At the end of my course, I was invited to participate in a Women's BowDrill Challenge. I am not one to shy away from a challenge.. so of course I said "sign me up". Since the beginning of October till now, I have been practicing my skill. And want to share with you what I have learned.
The first weekend I really put my skill to the test, I thought to myself... "Ah, I can do it no problem... did it once before." Yeah, that kind of thinking will get you in trouble everytime. Every attempt is a lesson and a big lesson on patience and to be humble.
I was at my cottage and the neighbours were cutting wood next door. Yeah, the only cottage you can actually see because the addition is SO BIG! But anyway, they would glance over once and a while until they got curious enough to find out what all the squeaking was about. For the next hour of attempts, I was teased and harrassed with offers to lend a match, blow torch, etc. Yeah yeah yeah. Very funny.
It was frustrating and I felt very much like this guy in the video...
But I kept on. And after consistently being patient, calm and relatively collected, with my sore arm in tow, I finally got a coal. Here you go.... My first coal in the challenge.
In the 6 months of practicing, teaching to my kids, and more practicing, I have got the technique down pretty good. I don't get a coal everytime, but that is ok, every time I learn something new. The biggest lesson, when you think you have a coal, count to 20, then count back from 20.. then you peek. Not before. So many times I would stop just short of a coal.
Another lesson is to listen. The sound of your spindle will tell you what you are doing wrong. If you are squeaking, it is because your string is too loose or your spindle is too square. Glazing can take place too if you push down too hard. Which if you spindle does start to glaze I like to throw in some sand to roughen it up.
And if your handhold is smoking instead of your fireboard, you need to lubricate your spindle tip a bit more... my favourite thing to use is bees wax.
Remember, technique is your friend. Get your stance right and support your handhold hand with your leg to steady the spindle. And so you don't tire so easily. That I learned the hard way.
The last lesson, be patient, stop when you get tired, don't get too frustrated and don't give up. It will all come.

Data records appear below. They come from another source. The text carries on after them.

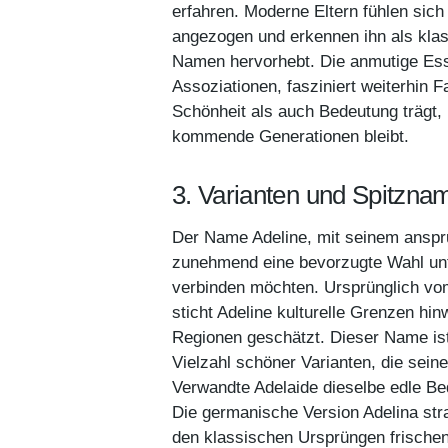
erfahren. Moderne Eltern fühlen sic
angezogen und erkennen ihn als kla
Namen hervorhebt. Die anmutige Esse
Assoziationen, fasziniert weiterhin
Schönheit als auch Bedeutung trägt, 
kommende Generationen bleibt.
3. Varianten und Spitzna
Der Name Adeline, mit seinem anspru
zunehmend eine bevorzugte Wahl unter
verbinden möchten. Ursprünglich vom
sticht Adeline kulturelle Grenzen hi
Regionen geschätzt. Dieser Name ist n
Vielzahl schöner Varianten, die sein
Verwandte Adelaide dieselbe edle Bed
Die germanische Version Adelina strah
den klassischen Ursprüngen frische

You can still see me, or hear me in my backyard, drilling away with my bow to get a coal. And my wood stove at the cottage is now lit with a bowdrill instead of a match. My kids now know how to use a bow drill and how to build a 10 minute fire that lights in seconds. It is all in the technique.
So when you see me next, don't stare at my one arm big bicep... it is all due to lessons from the bowdrill. Now it is time to take the advanced course and make everything out of natural fibres... right down to the string. Until then, I will be singing "Come On Baby Light My Fire!"